Désillusion

J’ai les entrailles qui bouillent, le cerveau qui éclate. Que fais-je ici ? Je ne suis pas à ma place. Cette vie ne m’appartient pas. Je me regarde m’obstiner à contrer l’échec permanent qui me provoque, m’obstiner à essayer d’être comme tout le monde, à m’adapter, à vivre, mais la vérité c’est que je me vomirais dessus tant je me dégoûte. J’ai perdu toute notion de sensibilité, je n’aime plus, je ne savoure plus, je ne souffre plus. Je regarde l’étui qui contient ma plume et me force à l’y laisser, elle qui m’appelle, elle, ma seule compagne digne d’intérêt. J’ai perdu le sommeil, j’ai perdu le désir, la passion, le goût. L’alcool et le sexe sont devenus mes compagnons de guerre. Me voilà, glaciale et prudente, découvrant avec amertume mon reflet dans la glace, celui de celle qui est devenue une femme, une femme séduisante, mais dont la beauté n’est que façade autour d’une âme en cendres.

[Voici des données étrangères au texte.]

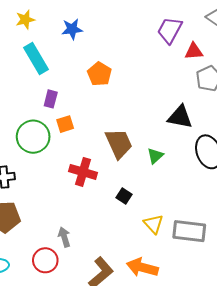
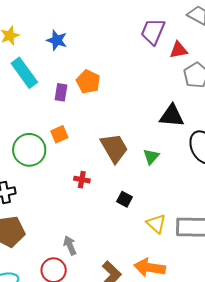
blue star: (72, 29) -> (57, 40), turned 30
purple rectangle: (51, 99) -> (61, 92), moved
red cross: (83, 172) -> (82, 180), size x0.6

Désillusion. Tel est le fardeau auquel la société contraint ma génération. Nous sommes les enfants de ceux qui ont réussi, ceux-là même qui nous paient des études qui nous mèneront droit à l’échec. Nous sommes les enfants de ceux qui ont aimé et dont le mariage a capoté, ceux-là même qui nous espèrent un destin différent. Qu’imaginent-ils ? Nous avons découvert le sexe via internet, nous avons découvert le mariage via l’échec du leur, et même les contes de fées ne parlent plus d’amour. Nous sommes les enfants de ceux qui portent en eux l’espoir que nous changerons le monde pourri qu’ils nous ont laissé. Nos aînés sont utopiques, ils ont l’illusion et la naïveté de croire que nous serons meilleurs qu’eux. Malheureusement, nous sommes trop réalistes.

Je devrais avoir la conscience tranquille, je fais exactement ce qu’on a toujours attendu de moi. J’ai des cernes jusqu’au sol, ma tête me fait mal et mon dos également, à force d’être assise à mon bureau à réviser. Réviser. Je me plie aux exigences académiques qui m’ont toujours fait fuir. Si notre rôle est réellement de rendre le monde meilleur, quel est l’intérêt de faire ses preuves ? Quel est l’intérêt de cette compétitivité absurde ? Allions-nous, mettons en œuvre nos connaissances, nos apprentissages, prenons-nous par la main, par l’épaule, et proposons ensemble des solutions pour réparer cette société dépérie. Confrontons nos idées dans le respect mutuel. Nous ne sommes pas les uns contre les autres. Nous sommes les uns avec les autres. Que vous faut-il pour vous en rendre compte ? Une autre série de drames et catastrophes ? Pourquoi ne devrions-nous faire preuve de solidarité et de respect que dans les moments difficiles ?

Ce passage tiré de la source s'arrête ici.